Danger Years for Homeowners


Some Realty Realities courtesy Bryant Nielson,
of 1st Metropolitan Mortgage in Tenafly:

Delinquencies peak the third and fourth years of mortgages.

It is reported that although borrowers are often told that the first year is the hardest, delinquencies have historically reached their highest points during the third and fourth years of mortgages.

There are a few forces at play: After years of strained budgets, borrowers may have little in savings to draw on to handle a crisis; this is also the period when major repairs begin to crop up; finally, many home buyers go through life changes, including starting a family.

The number of Americans affected by the coming danger years could be huge. It is further reported that half of all mortgage loans are three years old or less. Nearly $3 trillion in mortgages originated in 2002, $4 trillion in 2003 and $3 trillion again in 2004. Many were refis, but there were also record totals of new purchases as well.

In addition, many of these transactions involved risky loans, such as interest-only ARMs and no-down payment loans.

A recent report found that the median new home buyer put down just 2 percent in 2005. Forty-three percent put down no money at all. And according to SMR Research, some 25 percent of loans were interest-only, do nothing to reduce the debt on the house.

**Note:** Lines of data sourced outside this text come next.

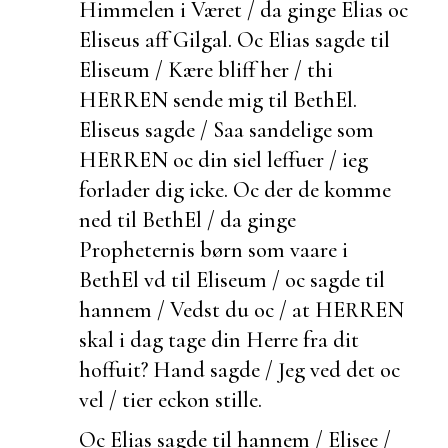
Himmelen i Været / da
ginge Elias oc
Eliseus aff Gilgal. Oc Elias sagde til
Eliseum / Kære bliff her / thi
HERREN sende mig til BethEl.
Eliseus sagde / Saa sandelige som
HERREN oc din siel leffuer / ieg
forlader dig icke. Oc der de komme
ned til BethEl / da
ginge
Propheternis børn som vaare i
BethEl vd til Eliseum / oc sagde til
hannem / Vedst du oc / at HERREN
skal i dag tage din Herre fra dit
hoffuit? Hand sagde / Jeg ved det oc
vel / tier
eckon stille.
Oc Elias sagde til hannem / Elisee /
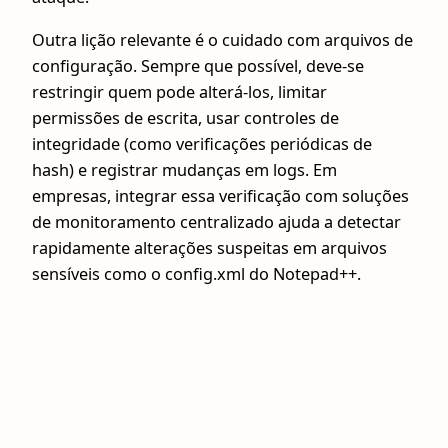
Outra lição relevante é o cuidado com arquivos de
configuração. Sempre que possível, deve-se
restringir quem pode alterá-los, limitar
permissões de escrita, usar controles de
integridade (como verificações periódicas de
hash) e registrar mudanças em logs. Em
empresas, integrar essa verificação com soluções
de monitoramento centralizado ajuda a detectar
rapidamente alterações suspeitas em arquivos
sensíveis como o config.xml do Notepad++.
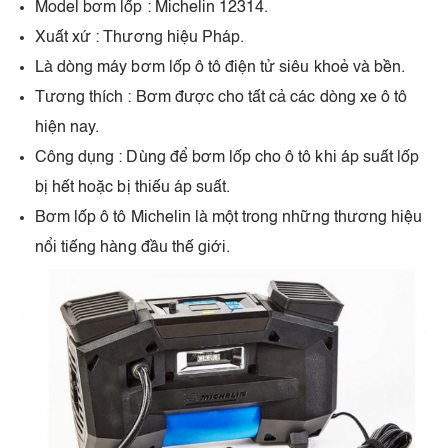
Model bơm lốp : Michelin 12314.
Xuất xứ : Thương hiệu Pháp.
Là dòng máy bơm lốp ô tô điện tử siêu khoẻ và bền.
Tương thích : Bơm được cho tất cả các dòng xe ô tô
hiện nay.
Công dụng : Dùng để bơm lốp cho ô tô khi áp suất lốp
bị hết hoặc bị thiếu áp suất.
Bơm lốp ô tô Michelin là một trong những thương hiệu
nổi tiếng hàng đầu thế giới.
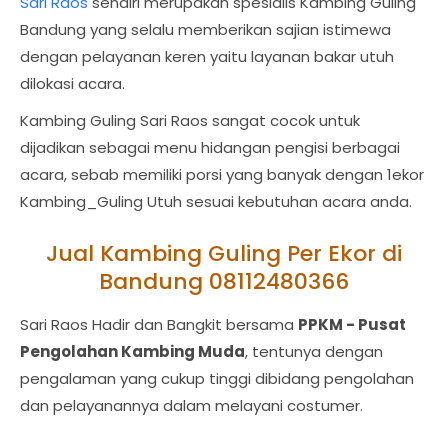
Sari Raos
sendiri merupakan spesialis Kambing Guling
Bandung yang selalu memberikan sajian istimewa
dengan pelayanan keren yaitu layanan bakar utuh
dilokasi acara.
Kambing Guling Sari Raos sangat cocok untuk
dijadikan sebagai menu hidangan pengisi berbagai
acara, sebab memiliki porsi yang banyak dengan 1ekor
Kambing_Guling Utuh sesuai kebutuhan acara anda.
Jual Kambing Guling Per Ekor di
Bandung 08112480366
Sari Raos Hadir dan Bangkit bersama
PPKM - Pusat
Pengolahan Kambing Muda
, tentunya dengan
pengalaman yang cukup tinggi dibidang pengolahan
dan pelayanannya dalam melayani costumer.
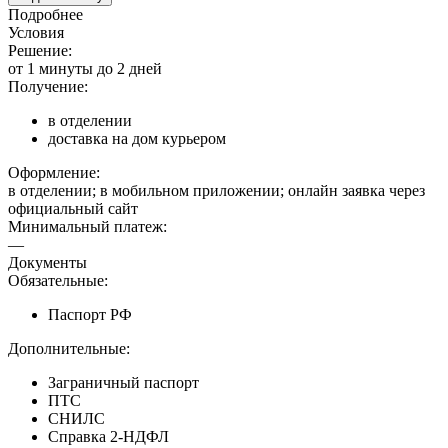
Подробнее
Условия
Решение:
от 1 минуты до 2 дней
Получение:
в отделении
доставка на дом курьером
Оформление:
в отделении; в мобильном приложении; онлайн заявка через
официальный сайт
Минимальный платеж:
—
Документы
Обязательные:
Паспорт РФ
Дополнительные:
Заграничный паспорт
ПТС
СНИЛС
Справка 2-НДФЛ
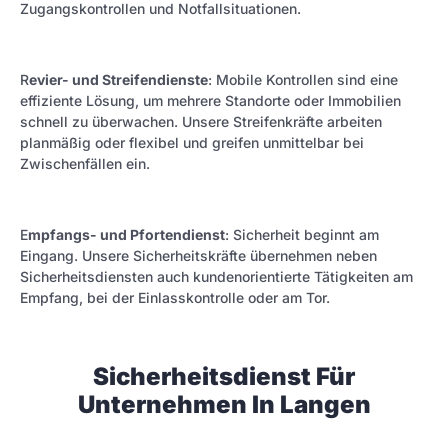
Zugangskontrollen und Notfallsituationen.
R
evier- und Streifendienste
: Mobile Kontrollen sind eine
effiziente Lösung, um mehrere Standorte oder Immobilien
schnell zu überwachen. Unsere Streifenkräfte arbeiten
planmäßig oder flexibel und greifen unmittelbar bei
Zwischenfällen ein.
E
mpfangs- und Pfortendienst
: Sicherheit beginnt am
Eingang. Unsere Sicherheitskräfte übernehmen neben
Sicherheitsdiensten auch kundenorientierte Tätigkeiten am
Empfang, bei der Einlasskontrolle oder am Tor.
Sicherheitsdienst Für
Unternehmen In Langen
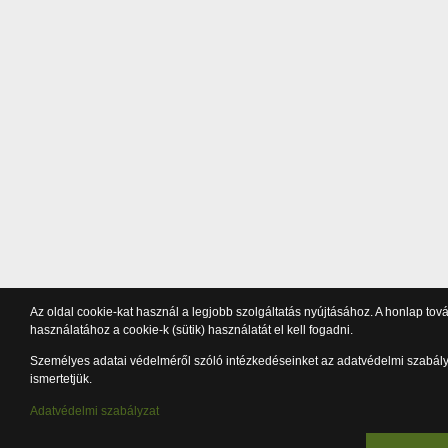
Az oldal cookie-kat használ a legjobb szolgáltatás nyújtásához. A honlap tov
használatához a cookie-k (sütik) használatát el kell fogadni.
Személyes adatai védelméről szóló intézkedéseinket az adatvédelmi szabál
ismertetjük.
Adatvédelmi szabályzat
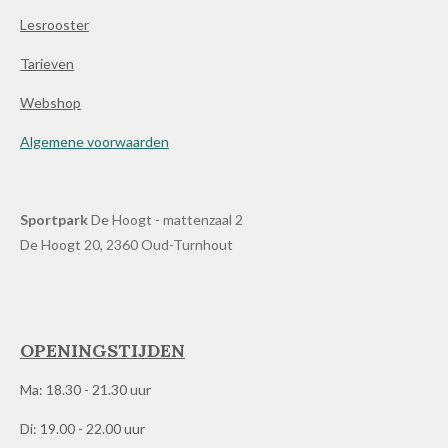
Lesrooster
Tarieven
Webshop
Algemene voorwaarden
Sportpark
De Hoogt - mattenzaal 2
De Hoogt 20, 2360 Oud-Turnhout
OPENINGSTIJDEN
Ma: 18.30 - 21.30 uur
Di: 19.00 - 22.00 uur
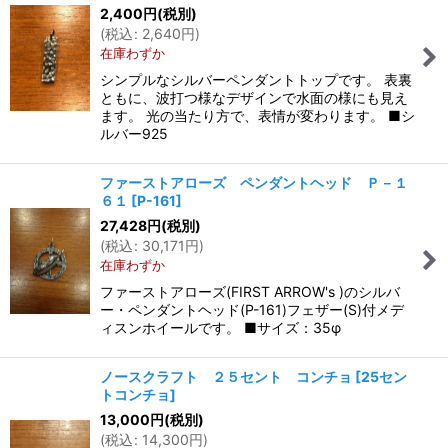
2,400
円
(税別)
(
税込
:
2,640
円
)
在庫わずか
シンプルなシルバーペンダントトップです。 表裏
ともに、波打つ様なデザインで水面の様にも見え
ます。 光の当たり方で、表情が変わります。 ■シ
ルバー925
ファーストアローズ ペンダントヘッド Ｐ－１
６１
[
P-161
]
27,428
円
(税別)
(
税込
:
30,171
円
)
在庫わずか
ファーストアローズ(FIRST ARROW's )のシルバ
ー・ペンダントヘッド(P-161)フェザー(S)付メデ
ィスンホイールです。 ■サイズ：35φ
ノースクラフト ２５セント コンチョ
[
25セン
トコンチョ
]
13,000
円
(税別)
(
税込
:
14,300
円
)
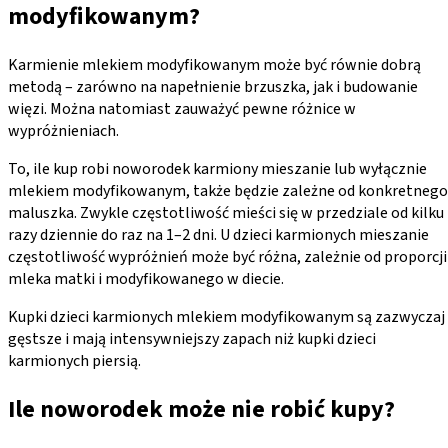
modyfikowanym?
Karmienie mlekiem modyfikowanym może być równie dobrą
metodą – zarówno na napełnienie brzuszka, jak i budowanie
więzi. Można natomiast zauważyć pewne różnice w
wypróżnieniach.
To, ile kup robi noworodek karmiony mieszanie lub wyłącznie
mlekiem modyfikowanym, także będzie zależne od konkretnego
maluszka. Zwykle częstotliwość mieści się w przedziale od kilku
razy dziennie do raz na 1–2 dni. U dzieci karmionych mieszanie
częstotliwość wypróżnień może być różna, zależnie od proporcji
mleka matki i modyfikowanego w diecie.
Kupki dzieci karmionych mlekiem modyfikowanym są zazwyczaj
gęstsze i mają intensywniejszy zapach niż kupki dzieci
karmionych piersią.
Ile noworodek może nie robić kupy?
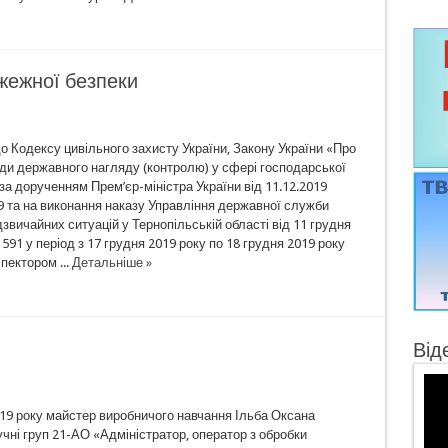
жежної безпеки
о Кодексу цивільного захисту України, Закону України «Про
ади державного нагляду (контролю) у сфері господарської
 за дорученням Прем’єр-міністра України від 11.12.2019
 та на виконання наказу Управління державної служби
дзвичайних ситуацій у Тернопільській області від 11 грудня
591 у період з 17 грудня 2019 року по 18 грудня 2019 року
пектором ...
Детальніше »
Від
019 року майстер виробничого навчання Ільба Оксана
учні груп 21-АО «Адміністратор, оператор з обробки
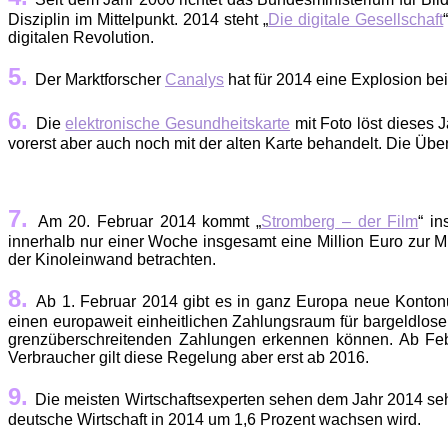
Disziplin im Mittelpunkt. 2014 steht „
Die digitale Gesellschaft
digitalen Revolution.
5.
Der Marktforscher
Canalys
hat für 2014 eine Explosion be
6.
Die
elektronische Gesundheitskarte
mit Foto löst dieses 
vorerst aber auch noch mit der alten Karte behandelt. Die Übe
7.
Am 20. Februar 2014 kommt „
Stromberg – der Film
“ i
innerhalb nur einer Woche insgesamt eine Million Euro zur Mi
der Kinoleinwand betrachten.
8.
Ab 1. Februar 2014 gibt es in ganz Europa neue Konton
einen europaweit einheitlichen Zahlungsraum für bargeldlos
grenzüberschreitenden Zahlungen erkennen können. Ab Feb
Verbraucher gilt diese Regelung aber erst ab 2016.
9.
Die meisten Wirtschaftsexperten sehen dem Jahr 2014 seh
deutsche Wirtschaft in 2014 um 1,6 Prozent wachsen wird.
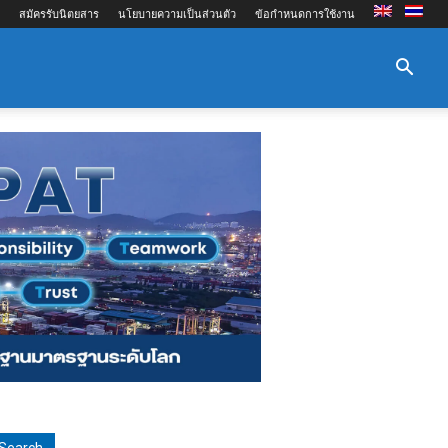
สมัครรับนิตยสาร
นโยบายความเป็นส่วนตัว
ข้อกำหนดการใช้งาน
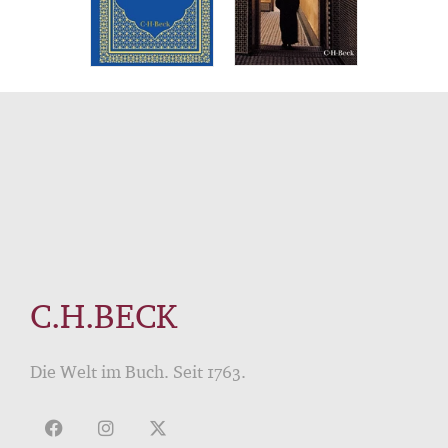
C.H.BECK
Die Welt im Buch. Seit 1763.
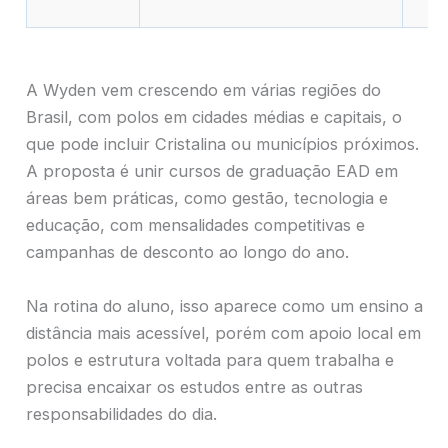
A Wyden vem crescendo em várias regiões do
Brasil, com polos em cidades médias e capitais, o
que pode incluir Cristalina ou municípios próximos.
A proposta é unir cursos de graduação EAD em
áreas bem práticas, como gestão, tecnologia e
educação, com mensalidades competitivas e
campanhas de desconto ao longo do ano.
Na rotina do aluno, isso aparece como um ensino a
distância mais acessível, porém com apoio local em
polos e estrutura voltada para quem trabalha e
precisa encaixar os estudos entre as outras
responsabilidades do dia.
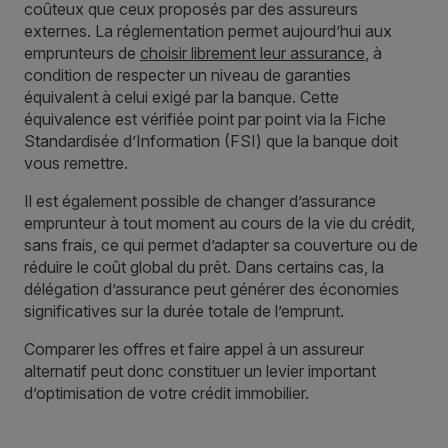
coûteux que ceux proposés par des assureurs
externes. La réglementation permet aujourd’hui aux
emprunteurs de
choisir librement leur assurance
, à
condition de respecter un niveau de garanties
équivalent à celui exigé par la banque. Cette
équivalence est vérifiée point par point via la Fiche
Standardisée d’Information (FSI) que la banque doit
vous remettre.
Il est également possible de changer d’assurance
emprunteur à tout moment au cours de la vie du crédit,
sans frais, ce qui permet d’adapter sa couverture ou de
réduire le coût global du prêt. Dans certains cas, la
délégation d’assurance peut générer des économies
significatives sur la durée totale de l’emprunt.
Comparer les offres et faire appel à un assureur
alternatif peut donc constituer un levier important
d’optimisation de votre crédit immobilier.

Lenders used to offer interest-only loans to only the best credit-quality prospects and that is no longer true.

Adjustable rate loans accounted for nearly half, by dollar volume, of loans issued in 2004 and 2005. Because interest rates have risen and are expected to increase further, those loans will adjust upward and monthly payments will be higher.

With a $200,000 loan adjusting upward from 4 percent to 6 percent, the monthly bill would increase to about $1,200 from $955.

Yet most homeowners are safe. 35 percent of all homeowners carry no mortgages at all and another 50 percent have traditional fixed-rate loans, which leaves only 15 percent of all homeowners at risk.

It I also pointed out that some who have opted for nontraditional mortgages are affluent and choose these products to free up cash for more lucrative investments. The risk to these financially savvy individuals is low; most can pay off their mortgages any time.

Furthermore, those who bought a few years ago when real estate was hot, may already be in safe territory, as the value of their homes has grown enough that they now have enough equity to ride out financial storms.

But even if the percentages of borrowers who may go into default remains modest, even an increase of a few percentage points can add up to millions of households.

Big price gains are ending
And housing seems to be headed, if not into a decline, at least into a period of much more stable, slower growth. The median home is predicted to inch up by only a few percent in 2006, according to NAR. In many markets, prices may fall. Home buyers cannot count on increasing home equity to bail them out of tight situations.